Miriam nodded: Ted had been a scholarship boy: very, very bright. He’d done brilliantly at Ditterminster School and gone on to university and a successful career in engineering. Why on earth he was now back in Abbot’s Halt was a mystery that even the most avid village Miss Marples, and there were a fair few of them, had been unable to solve. Well, a busted marriage, they did know that much. But as for why he was now working as an odd-job man… Had he been sick, perhaps? Had a scare thrown into him and opted for a life without stress? He didn’t look it, in fact he looked horribly fit and was known to walk for miles every morning, rain or shine, but perhaps that was it. Well, you couldn’t blame him for not wanting everyone to know his business. True, there’d been busybodies where the Greens had lived in London, too, but coming back to the village had been pretty much of a shock to Miriam’s system. Not that her life wasn’t an open book, but that didn’t necessarily mean she wanted that lot reading it!
“What did old Mr Tarlington think of it, Ted? Was he wild?”
“Think he was wild about the marriage, yes, though I can’t say I took much notice. He was definitely wild when she produced a girl instead of a son and heir, though, I can tell you that for certain-sure, because Mum was working up at Chipping Abbas by that time.”
“So Chipping Abbas’ll come to the daughter!” concluded Miriam triumphantly.
“What? No! It’ll go to the next male heir!”
“I got that!” she said crossly. “But there aren’t any, so the daughter—”
“Doubt it, Miriam. There aren’t any direct male heirs, no. But our Tarlingtons haven’t been here forever. –It only feels like it,” he murmured, rubbing his straight nose, that was very like both Col Tarlington’s nose and old Mr T.’s nose. Miriam didn’t get it, she just looked expectant. “Well, I dunno where they came from, I’ve never been interested enough to find out, but I do know that they’ve only been at Chipping Abbas for about two hundred years. There’s a portrait of the first one at the house,” he elaborated. “Aden Tarlington.”—Miriam looked blank.—“Over the mantelpiece in the main drawing-room. Very dark. High neckcloth. –No, all right.”
“So it won’t come to the daughter,” she said sadly.
“Uh—well, we don’t know for certain-sure it won’t, Miriam.”
“I bet it won’t! Fred Perkins’s granddaughter?” she said with feeling. “No-one from Abbot’s Halt has ever had anything, and don’t tell me this is the 21st century, thanks!”
All right, he wouldn’t. “No. But cheer up, maybe the heir will let it to these hotel people.” He should have left it at this but unfortunately he added with a shrug: “And they’ll turn it into something like that dump over to Chipping Ditter. Add a golf course, there’s certainly room for it: it’d do a roaring trade.”

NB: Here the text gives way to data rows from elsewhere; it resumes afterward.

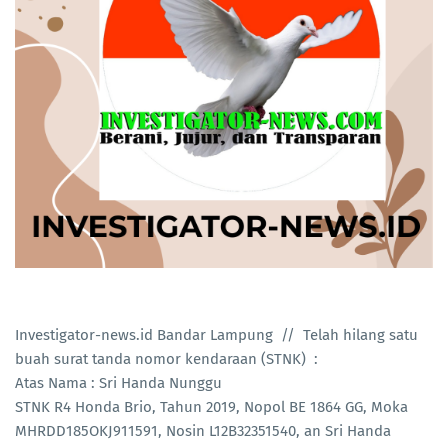
Investigator-news.id Bandar Lampung // Telah hilang satu
buah surat tanda nomor kendaraan (STNK) :
Atas Nama : Sri Handa Nunggu
STNK R4 Honda Brio, Tahun 2019, Nopol BE 1864 GG, Moka
MHRDD185OKJ911591, Nosin L12B32351540, an Sri Handa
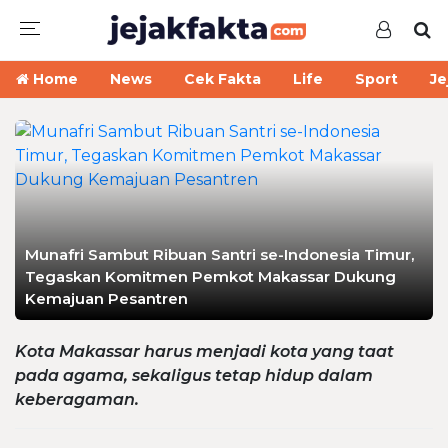
Home
News
Cek Fakta
Life
Sport
Je
Munafri Sambut Ribuan Santri se-Indonesia Timur,
Tegaskan Komitmen Pemkot Makassar Dukung
Kemajuan Pesantren
Kota Makassar harus menjadi kota yang taat
pada agama, sekaligus tetap hidup dalam
keberagaman.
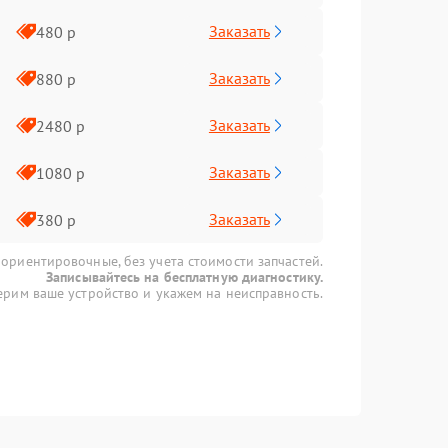
Заказать
480 р
Заказать
880 р
Заказать
2480 р
Заказать
1080 р
Заказать
380 р
 ориентировочные, без учета стоимости запчастей.
Записывайтесь на бесплатную диагностику.
рим ваше устройство и укажем на неисправность.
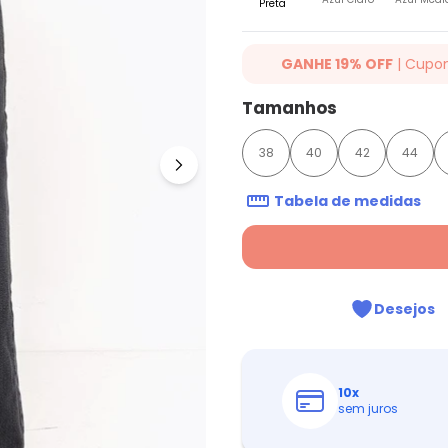
Preta
GANHE 19% OFF
| Cupo
Ganhe 19% OFF Extra em qualqu
Tamanhos
cupom: QUINTESS19. Válido para
até 07/08/2026.
38
40
42
44
Tabela de medidas
Desejos
10
x
sem juros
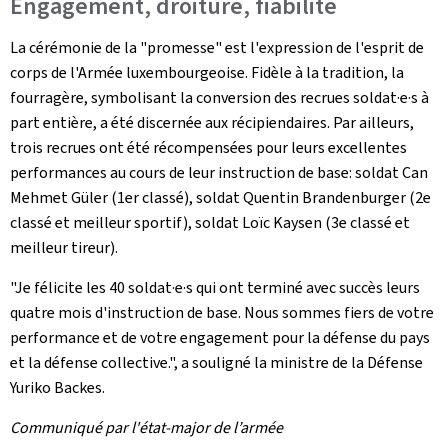
Engagement, droiture, fiabilité
La cérémonie de la "promesse" est l'expression de l'esprit de
corps de l'Armée luxembourgeoise. Fidèle à la tradition, la
fourragère, symbolisant la conversion des recrues soldat·e·s à
part entière, a été discernée aux récipiendaires. Par ailleurs,
trois recrues ont été récompensées pour leurs excellentes
performances au cours de leur instruction de base: soldat Can
Mehmet Güler (1er classé), soldat Quentin Brandenburger (2e
classé et meilleur sportif), soldat Loïc Kaysen (3e classé et
meilleur tireur).
"Je félicite les 40 soldat·e·s qui ont terminé avec succès leurs
quatre mois d'instruction de base. Nous sommes fiers de votre
performance et de votre engagement pour la défense du pays
et la défense collective.", a souligné la ministre de la Défense
Yuriko Backes.
Communiqué par l'état-major de l’armée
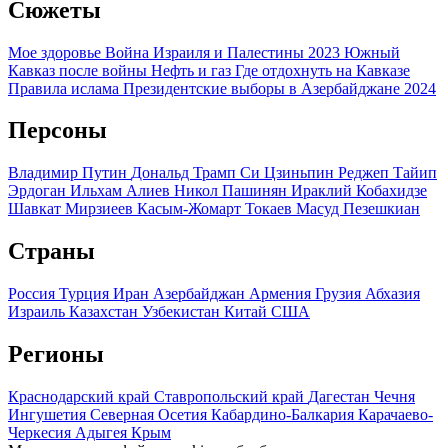
Сюжеты
Мое здоровье
Война Израиля и Палестины 2023
Южный
Кавказ после войны
Нефть и газ
Где отдохнуть на Кавказе
Правила ислама
Президентские выборы в Азербайджане 2024
Персоны
Владимир Путин
Дональд Трамп
Си Цзиньпин
Реджеп Тайип
Эрдоган
Ильхам Алиев
Никол Пашинян
Ираклий Кобахидзе
Шавкат Мирзиеев
Касым-Жомарт Токаев
Масуд Пезешкиан
Страны
Россия
Турция
Иран
Азербайджан
Армения
Грузия
Абхазия
Израиль
Казахстан
Узбекистан
Китай
США
Регионы
Краснодарский край
Ставропольский край
Дагестан
Чечня
Ингушетия
Северная Осетия
Кабардино-Балкария
Карачаево-
Черкесия
Адыгея
Крым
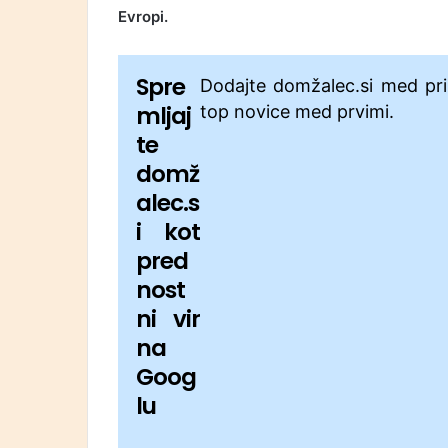
Evropi.
Spre
Dodajte domžalec.si med pri
mljaj
top novice med prvimi.
te
domž
alec.s
i kot
pred
nost
ni vir
na
Goog
lu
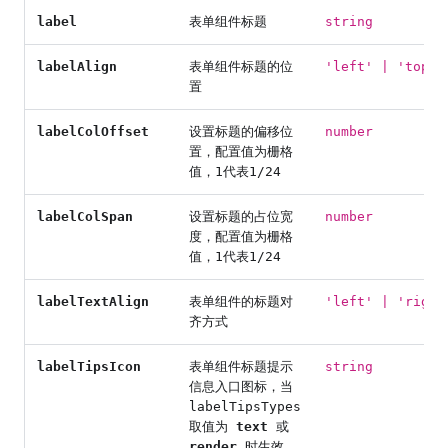
label
表单组件标题
string
labelAlign
表单组件标题的位
'left' | 'top'
置
labelColOffset
设置标题的偏移位
number
置，配置值为栅格
值，1代表1/24
labelColSpan
设置标题的占位宽
number
度，配置值为栅格
值，1代表1/24
labelTextAlign
表单组件的标题对
'left' | 'right
齐方式
labelTipsIcon
表单组件标题提示
string
信息入口图标，当
labelTipsTypes
取值为
text
或
render
时生效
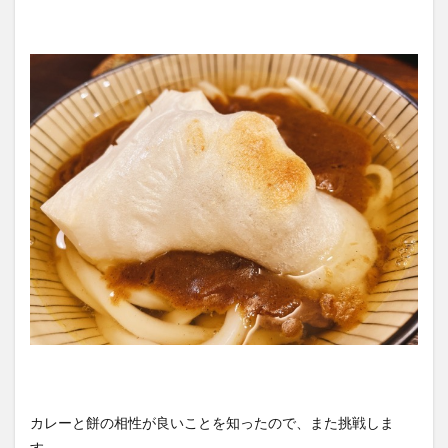
カレーと餅の相性が良いことを知ったので、また挑戦しま
す。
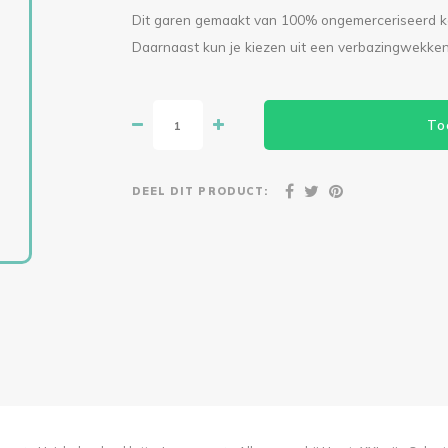
Dit garen gemaakt van 100% ongemerceriseerd kat
Daarnaast kun je kiezen uit een verbazingwekke
To
DEEL DIT PRODUCT:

Miriam thought the Boddiford Hall Park Royal was lovely. It had a beautiful Solarium that did lovely teas. She occasionally went there on her early-closing day, it was a real treat. “It’s not a dump! And I thought you played golf?” There was certainly a bag of golf clubs in his cottage: June Biggs, who lived next-door to him, had informed the whole village of that.
Ted shrugged again. “Used to. ’Tis reasonable exercise, if you don’t ride round the course on an electrified cart. But I can do without the crap that goes with it, not to say the types that play it and believe the crap.”
Miriam had seen Tiger Woods on TV, he was lovely! She looked at him doubtfully. “What crap?”
“Hugely overpriced gear, both to wear and to play with: crap, in other words. Once they’ve fixed the roof, turned the front hall into a sickeningly pastel entrance lobby and filled the bedrooms with fake four-posters I should say Chipping Abbas’ll do really well as a gathering-place for the types that believe buying overpriced crap is going to improve their golf game.”
“What do you mean, fake four-posters?” replied Miriam feebly.
Ted wrinkled that straight nose. “Pine, slathered in successive layers of mahogany-tinted stain and polyurethane. –Not made in the sixteenth century by the loving hands of artisans, Miriam.”
“There’s no need to take that tone with me! I don’t buy fake four-posters! And what on earth makes you imagine they’ll have them at Chipping Abbas?”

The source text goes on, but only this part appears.